■ Action item ■
Leave out all pictures while repeating the records exactly and completely.

- Opening Delimiter -

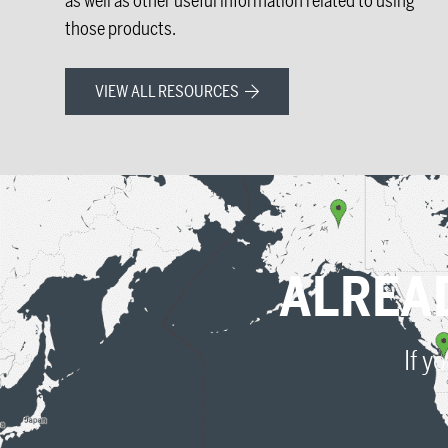
as well as other useful information related to using
those products.
VIEW ALL RESOURCES
ALREA
If y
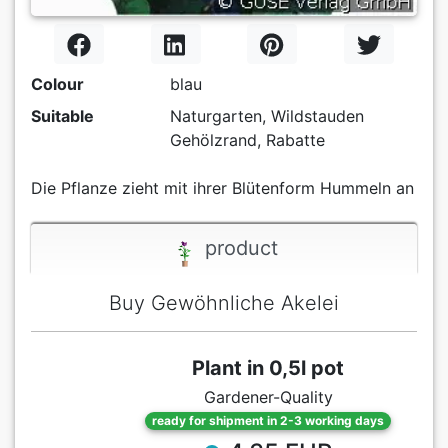
Colour
blau
Suitable
Naturgarten, Wildstauden
Gehölzrand, Rabatte
Die Pflanze zieht mit ihrer Blütenform Hummeln an
product
Buy Gewöhnliche Akelei
Plant in 0,5l pot
Gardener-Quality
ready for shipment in 2-3 working days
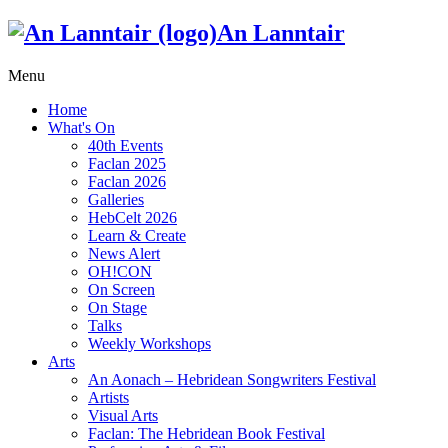
An Lanntair
Menu
Home
What's On
40th Events
Faclan 2025
Faclan 2026
Galleries
HebCelt 2026
Learn & Create
News Alert
OH!CON
On Screen
On Stage
Talks
Weekly Workshops
Arts
An Aonach – Hebridean Songwriters Festival
Artists
Visual Arts
Faclan: The Hebridean Book Festival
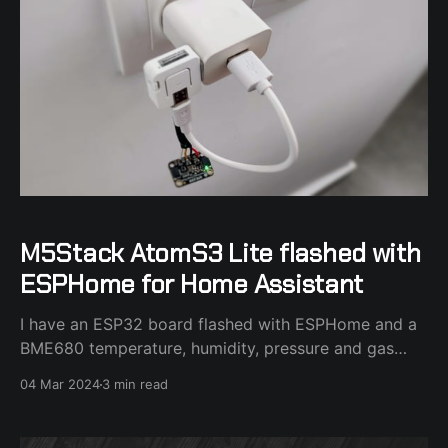
M5Stack AtomS3 Lite flashed with
ESPHome for Home Assistant
I have an ESP32 board flashed with ESPHome and a
BME680 temperature, humidity, pressure and gas
sensor attached to it in my bedroom. I couldn't find a
04 Mar 2024
3 min read
decent case for the ESP32 board and I stumbled
across the M5Stack AtomS3 Lite board that made
perfect sense as a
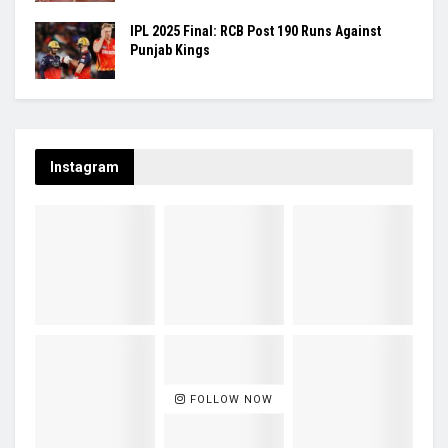
IPL 2025 Final: RCB Post 190 Runs Against
Punjab Kings
Instagram
FOLLOW NOW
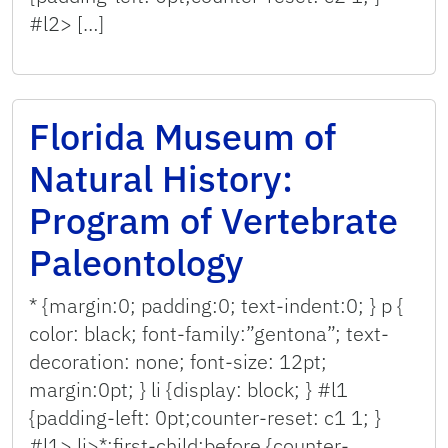
#l2> […]
Florida Museum of
Natural History:
Program of Vertebrate
Paleontology
* {margin:0; padding:0; text-indent:0; } p {
color: black; font-family:”gentona”; text-
decoration: none; font-size: 12pt;
margin:0pt; } li {display: block; } #l1
{padding-left: 0pt;counter-reset: c1 1; }
#l1> li>*:first-child:before {counter-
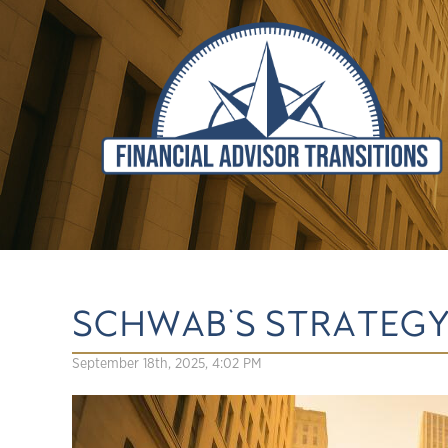
SCHWAB'S STRATEGY 
September 18th, 2025, 4:02 PM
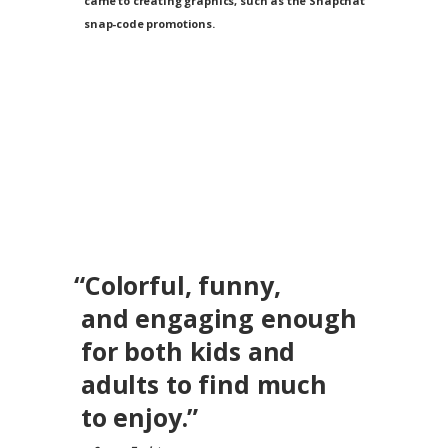
came to creating graphics, such as the Snapchat
snap-code promotions.
“Colorful, funny,
and engaging enough
for both kids and
adults
to find much
to enjoy.”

- Closing Delimiter -

■ Output of the task ■
as well as other useful information related to using
those products.
VIEW ALL RESOURCES
ALREA
If y
Colour
blau
Suitable
Naturgarten, Wildstauden
Gehölzrand, Rabatte
Die Pflanze zieht mit ihrer Blütenform Hummeln an
product
Buy Gewöhnliche Akelei
Plant in 0,5l pot
Gardener-Quality
ready for shipment in 2-3 working days
An Lanntair
Menu
Home
What's On
40th Events
Faclan 2025
Faclan 2026
Galleries
HebCelt 2026
Learn & Create
News Alert
OH!CON
On Screen
On Stage
Talks
Weekly Workshops
Arts
An Aonach – Hebridean Songwriters Festival
Artists
Visual Arts
Faclan: The Hebridean Book Festival
M5Stack AtomS3 Lite flashed with
ESPHome for Home Assistant
I have an ESP32 board flashed with ESPHome and a
BME680 temperature, humidity, pressure and gas
sensor attached to it in my bedroom. I couldn't find a
04 Mar 2024
3 min read
decent case for the ESP32 board and I stumbled
across the M5Stack AtomS3 Lite board that made
perfect sense as a
IPL 2025 Final: RCB Post 190 Runs Against
Punjab Kings
Instagram
FOLLOW NOW
#l2> […]
Florida Museum of
Natural History:
Program of Vertebrate
Paleontology
* {margin:0; padding:0; text-indent:0; } p {
color: black; font-family:”gentona”; text-
decoration: none; font-size: 12pt;
margin:0pt; } li {display: block; } #l1
{padding-left: 0pt;counter-reset: c1 1; }
#l1> li>*:first-child:before {counter-
SCHWAB'S STRATEGY 
September 18th, 2025, 4:02 PM
came to creating graphics, such as the Snapchat
snap-code promotions.
“Colorful, funny,
and engaging enough
for both kids and
adults
to find much
to enjoy.”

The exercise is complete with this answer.